As the rather extraordinary assertion has been made that Chaitanya rejected idolatry, it may not be amiss to devote a few words to this point:
The influence of images upon Chaitanya was enormous. Rarely did any image fail to stir his feelings, and, as far as one can see, the reason was that each image to him was God.
Here is a typical picture of a Purī experience:
With great eagerness he went to Jagannātha’s house... The eyes of the Master were thirsty like a pair of bees, and they drank in the lotus-like face of Krishna with greatest eagerness.
The eyes of the god surpassed the blooming lotus; his cheeks glittered like transparent sapphire stone.
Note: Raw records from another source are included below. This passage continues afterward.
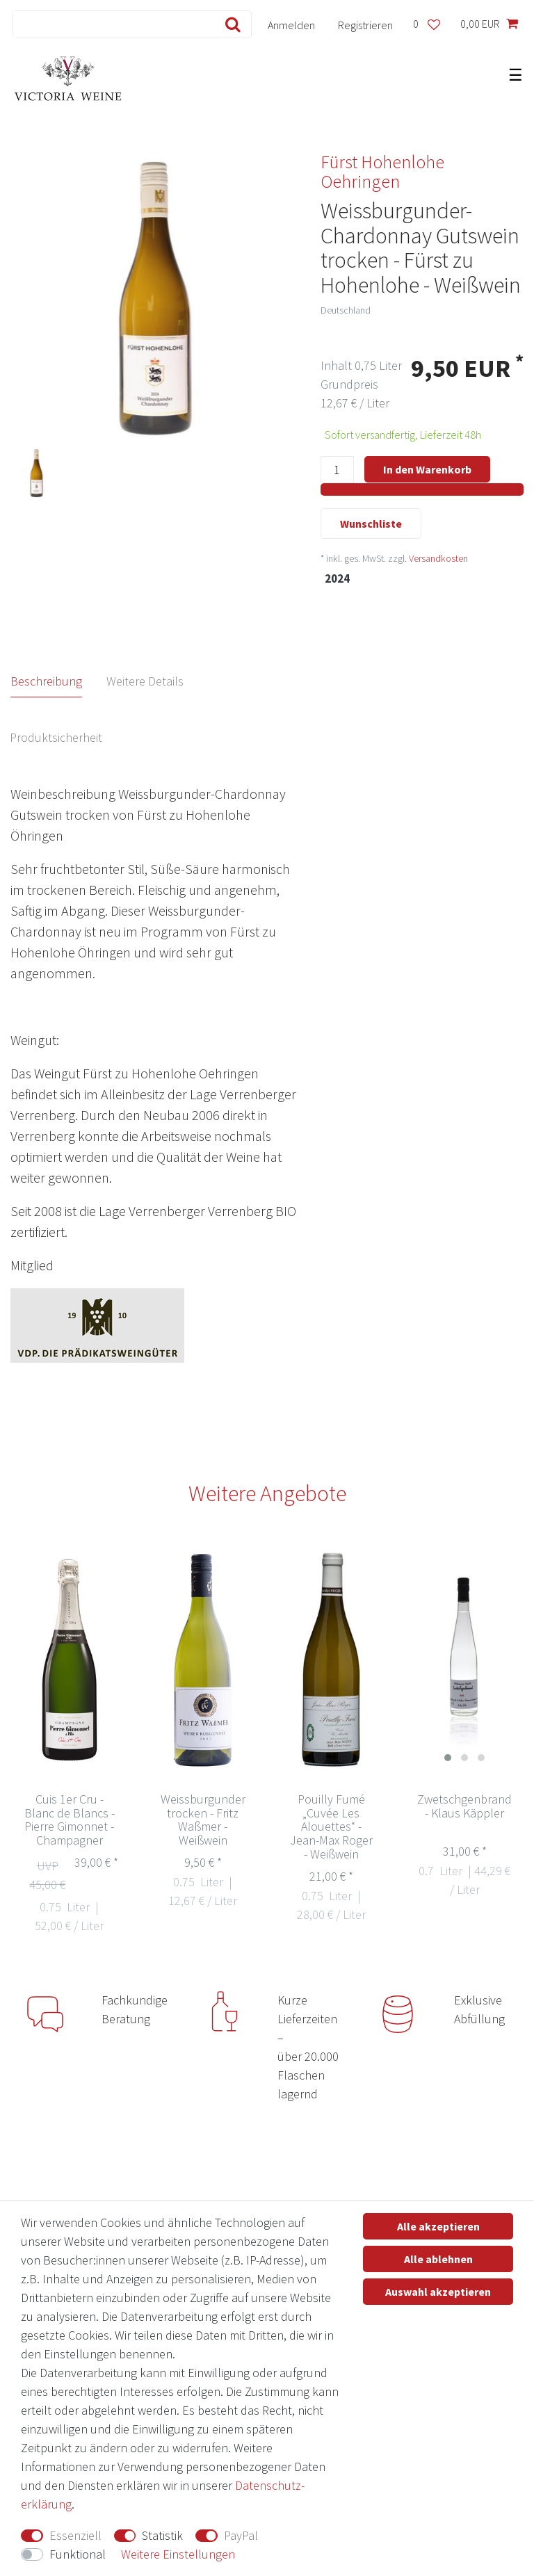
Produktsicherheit (56, 737)
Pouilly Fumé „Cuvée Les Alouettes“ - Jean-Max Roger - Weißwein (331, 1826)
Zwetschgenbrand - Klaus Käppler (464, 1806)
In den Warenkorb (427, 469)
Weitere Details (145, 681)
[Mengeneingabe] (337, 469)
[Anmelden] (291, 24)
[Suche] (230, 24)
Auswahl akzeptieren (438, 2292)
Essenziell (75, 2535)
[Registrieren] (365, 24)
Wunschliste (371, 523)
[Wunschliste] (426, 24)
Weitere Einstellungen (178, 2554)
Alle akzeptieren (438, 2226)
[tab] (58, 681)
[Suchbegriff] (111, 24)
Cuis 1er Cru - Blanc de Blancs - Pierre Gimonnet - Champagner (69, 1819)
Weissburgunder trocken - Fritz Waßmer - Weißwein (203, 1819)
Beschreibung (46, 681)
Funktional (77, 2554)
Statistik (162, 2535)
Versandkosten (438, 558)
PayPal (241, 2535)
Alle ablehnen (438, 2259)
His lips were sweeter than the bloom of the bāndhuli flower.
A slight smile was like a ripple of nectar on his face. The sweetness of the beauty of his face increased moment by moment, and it was drunk like bees by the million eyes of the faithful. Their thirst increased as they drank; their eyes could not tum from the lotus· like face.
Thus did the Master together with his devotees gaze at the blessed face till midday.
Perspiration, trembling, weeping, went on continuously, but the Master bad to restrain himself in order to have a clearer view.
Bhog (serving of food, screened from view) and darśan (sight) followed each other. The Master sang kirtan at the serving of food and forgot everything in the delight of gazing.
In addition to his own contagious example, he explicitly taught the place and value of images in worship.
Krishna has now manifested himself in the form of wood and water, and creatures are saved by sight and ablution...
Śrī Puruṣottama (Jagannāth) is present as deity in the form of wood, and Bhāgīrathī is present as Deity in the form of water. Do thou, Sārvabhauma, worship the wood god, and thou, Vācaspati, serve the water god.
To the young disciple, Raghunātha, he sent a Śālagrāma, a dark-coloured stone used by Vaishnavas as an emblem of Krishna, which he had used for years himself, bathing it, feeding it, and bedewing it with tears, exactly as though it were an image:
"It is the body of Krishna," Chaitanya said, "serve it with zeal."
The philosophical explanation of this worship is put into Chaitanya's mouth thus:
It is a sin to acknowledge difference in gods. God is the same [varying] according to the meditation of the devotee. The one form [of God] is made into different images.
But his practice was not guided by philosophical considerations:
Chaitanya fully shared the viewpoint of his time, and believed in the reality and blessedness of the god's presence in the image before him. He needed no defence or explanation.
The practice was necessary to his life of bhakti, and the stimulus which it gave to his emotions was sufficient proof, if any were needed, of its truth.
As a matter of history, it seems clear that Chaitanya's influence had much to do with changing the character of the worship at Purī in this respect.
To his influence is credited the introduction of the elaborate service of the image of Jagannāth, such as bathing and feeding, and it was at his instigation that King Pratāpa Rudra ordered the songs of Jayadeva to be sung before the image daily .
The bearing of this intense image-worship upon the spiritual quality of Chaitanya's bhakti will be considered in the final chapter.
However, it may very properly be observed here that this great dependence upon an outward object in worship, whether conceived as symbol or as deity itself, is a very serious qualification of the catholicity of Chaitanya's bhakti teaching.
It clearly reveals the fact that the religion of the name, with its worship of praise, was not all-sufficient even for the master-singer himself.